Ballerina Ballroom Cinema of Dreams
- Location: Scotland
- Established: 2008
- Founded by: Tilda Swinton

= Ballerina Ballroom Cinema of Dreams =

The Ballerina Ballroom Cinema Of Dreams is a Scottish film festival founded by actress Tilda Swinton. The inaugural event took place in a ballroom in Nairn in the Scottish Highlands between August 15 and 23 2008.

== The Origins ==
A while ago, on an impulse, a quixotic seizure, Tilda Swinton rented a ballroom in an old Victorian stone building in Nairn in the North East of Scotland, a seaside town where Charlie Chaplin used to holiday and which has a balmy microclimate and vistas across the Moray Firth to the Black Isle, Cromarty and Sutherland.

The ballroom is called the Ballerina. In the 60s and 70s Pink Floyd, The Who and Cream (band) played there. The ballroom in nearby Elgin was called The Red Shoes.

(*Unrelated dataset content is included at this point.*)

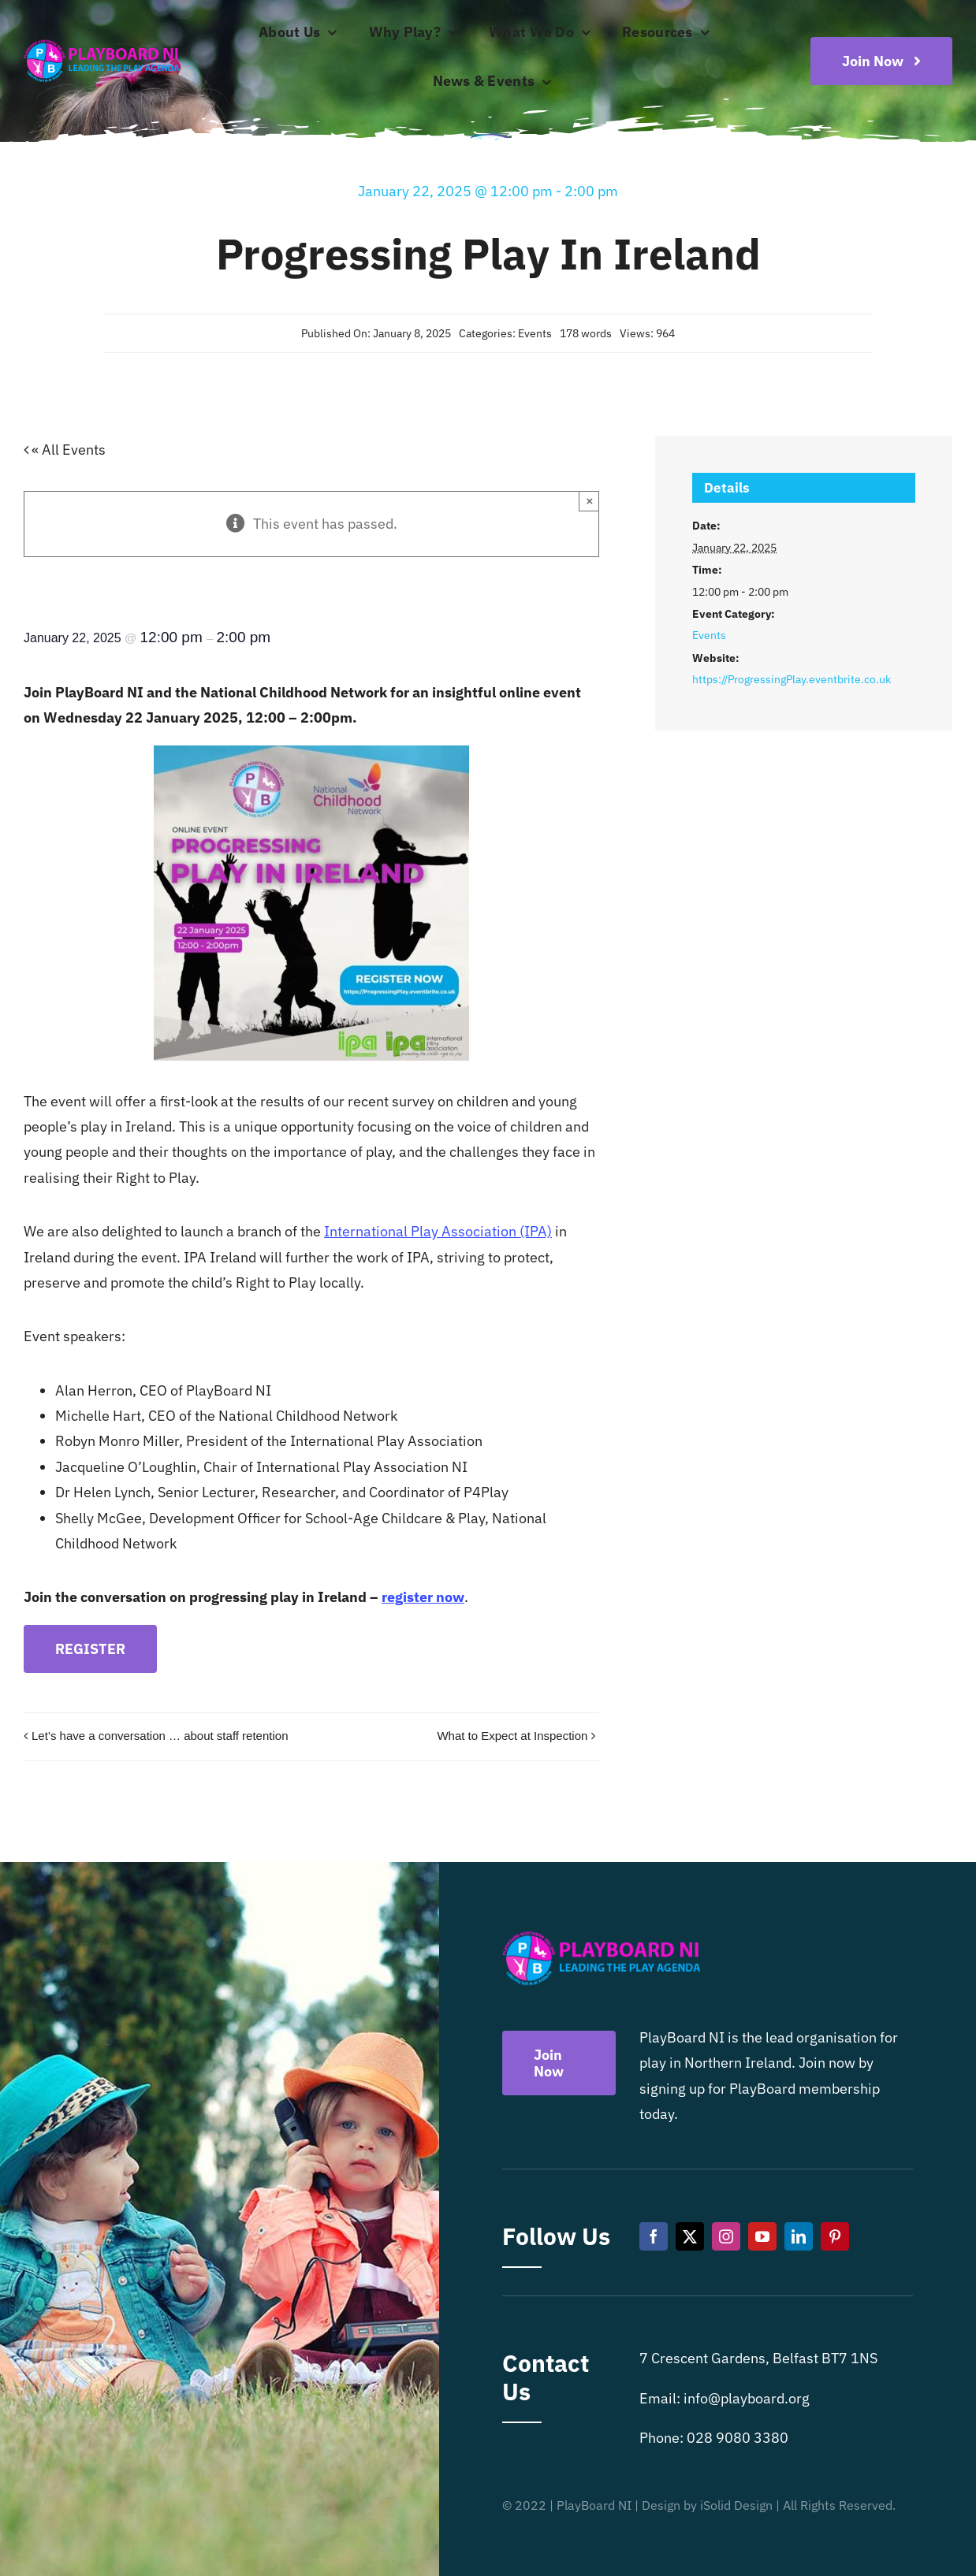 Image resolution: width=976 pixels, height=2576 pixels. Describe the element at coordinates (512, 1735) in the screenshot. I see `What to Expect at Inspection` at that location.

After renting the Ballerina, Swinton took Mark Cousins to see the place – they were making a wee film about being 8½ and falling in love with cinema – and he loved it and so, together, they dreamt up a festival of beanbags on the floor, that would run 8½ days, that would be a 6 out of 10 on the grunge scale, that would serve home-made cakes and fish finger sandwiches, whose tickets would be £3/£2, or free if you took a tray of home-baking, and that would transform the Ballerina into something like a ghost train.